[Saved entries]

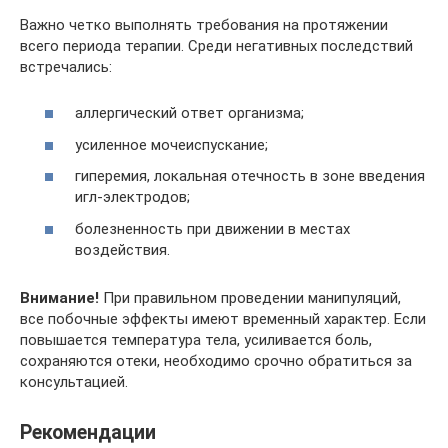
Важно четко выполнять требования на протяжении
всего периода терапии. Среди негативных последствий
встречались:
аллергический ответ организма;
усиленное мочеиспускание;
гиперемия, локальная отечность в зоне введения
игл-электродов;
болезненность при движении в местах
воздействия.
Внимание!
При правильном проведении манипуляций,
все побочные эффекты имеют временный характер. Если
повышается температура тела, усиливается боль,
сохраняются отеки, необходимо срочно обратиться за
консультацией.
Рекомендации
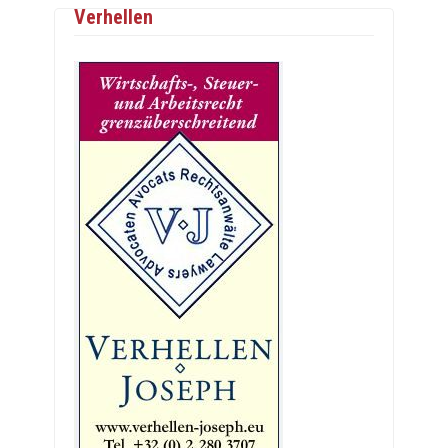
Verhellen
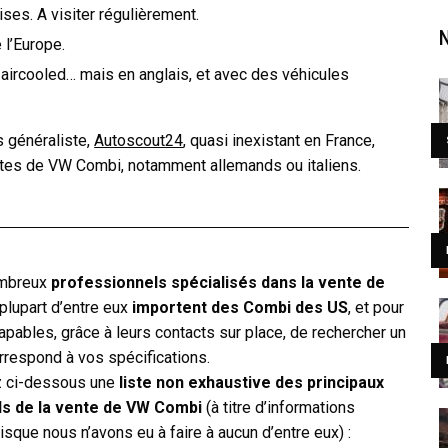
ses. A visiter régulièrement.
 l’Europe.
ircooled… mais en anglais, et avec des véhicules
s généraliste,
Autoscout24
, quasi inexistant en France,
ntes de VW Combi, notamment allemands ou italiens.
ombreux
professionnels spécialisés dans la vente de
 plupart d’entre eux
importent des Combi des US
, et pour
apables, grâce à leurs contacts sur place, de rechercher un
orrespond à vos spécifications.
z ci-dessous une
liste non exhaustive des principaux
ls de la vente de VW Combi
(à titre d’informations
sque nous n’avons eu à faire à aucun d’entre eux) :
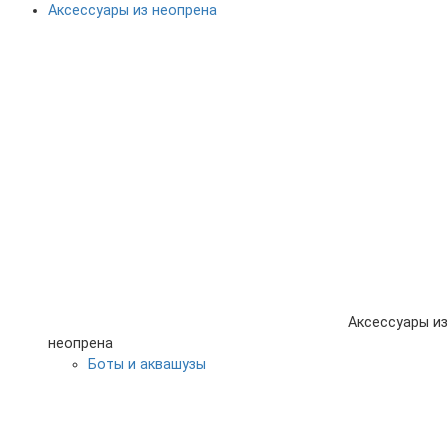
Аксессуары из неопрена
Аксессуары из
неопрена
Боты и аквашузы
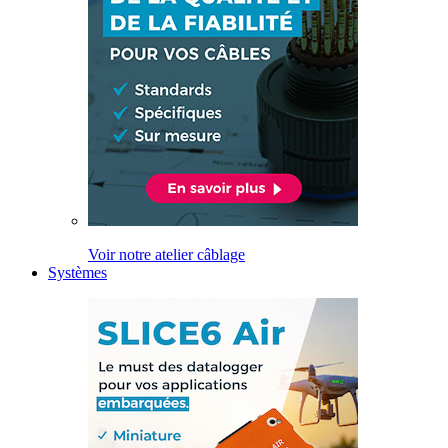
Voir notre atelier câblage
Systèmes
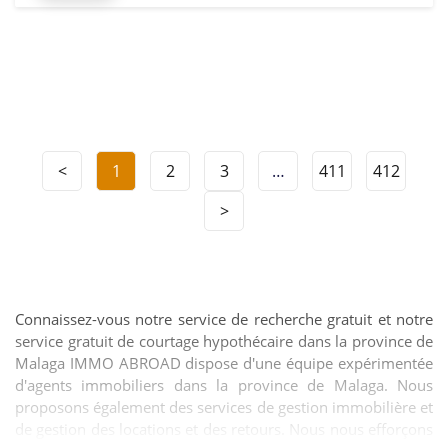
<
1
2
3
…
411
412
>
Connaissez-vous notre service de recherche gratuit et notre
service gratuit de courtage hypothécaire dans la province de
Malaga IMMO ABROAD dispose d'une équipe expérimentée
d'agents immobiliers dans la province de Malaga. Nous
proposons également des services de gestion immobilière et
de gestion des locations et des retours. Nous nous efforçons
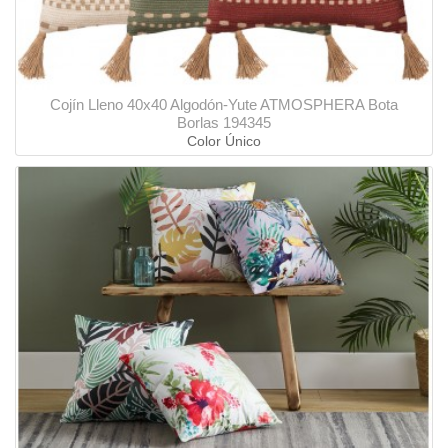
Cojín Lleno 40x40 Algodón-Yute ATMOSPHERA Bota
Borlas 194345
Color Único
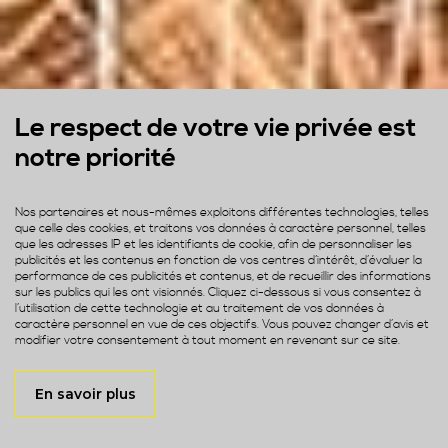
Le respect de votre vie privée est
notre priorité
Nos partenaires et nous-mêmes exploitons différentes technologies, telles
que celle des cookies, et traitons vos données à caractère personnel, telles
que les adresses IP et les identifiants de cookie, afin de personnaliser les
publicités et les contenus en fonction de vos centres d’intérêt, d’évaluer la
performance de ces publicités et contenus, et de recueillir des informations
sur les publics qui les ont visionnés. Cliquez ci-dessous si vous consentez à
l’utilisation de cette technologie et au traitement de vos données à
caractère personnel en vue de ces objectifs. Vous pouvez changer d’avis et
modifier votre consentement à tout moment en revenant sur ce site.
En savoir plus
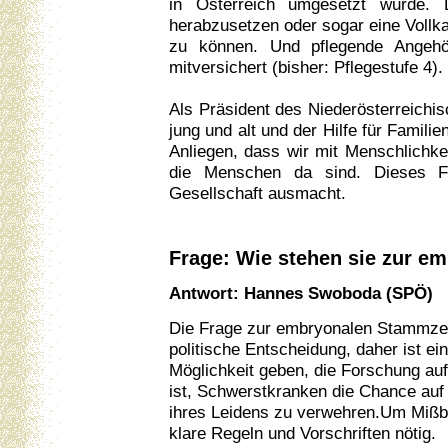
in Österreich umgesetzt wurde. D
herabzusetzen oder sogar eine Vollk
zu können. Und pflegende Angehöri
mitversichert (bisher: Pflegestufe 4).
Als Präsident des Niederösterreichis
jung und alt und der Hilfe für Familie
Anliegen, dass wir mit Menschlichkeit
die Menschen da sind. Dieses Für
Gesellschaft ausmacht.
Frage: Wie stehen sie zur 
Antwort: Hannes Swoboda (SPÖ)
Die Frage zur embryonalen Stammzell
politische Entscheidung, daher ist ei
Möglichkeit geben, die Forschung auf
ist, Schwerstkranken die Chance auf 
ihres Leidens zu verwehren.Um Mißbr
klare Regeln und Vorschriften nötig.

* [WORK TASK]:
Looking at the entries above, say how many lines contain the word "publicités". Only the number is wanted.

* [SOLUTION TO THIS EXERCISE]:
2